(WHAT TO DO): What is needed is a word-for-word copy of all the entries, minus the pictures.

(RECORDS FOR THE TASK):

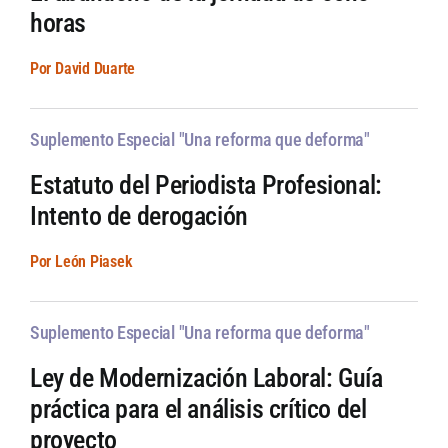
horas
Por David Duarte
Suplemento Especial "Una reforma que deforma"
Estatuto del Periodista Profesional:
Intento de derogación
Por León Piasek
Suplemento Especial "Una reforma que deforma"
Ley de Modernización Laboral: Guía
práctica para el análisis crítico del
proyecto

(EXERCISE OUTPUT):
horas
Por David Duarte
Suplemento Especial "Una reforma que deforma"
Estatuto del Periodista Profesional:
Intento de derogación
Por León Piasek
Suplemento Especial "Una reforma que deforma"
Ley de Modernización Laboral: Guía
práctica para el análisis crítico del
proyecto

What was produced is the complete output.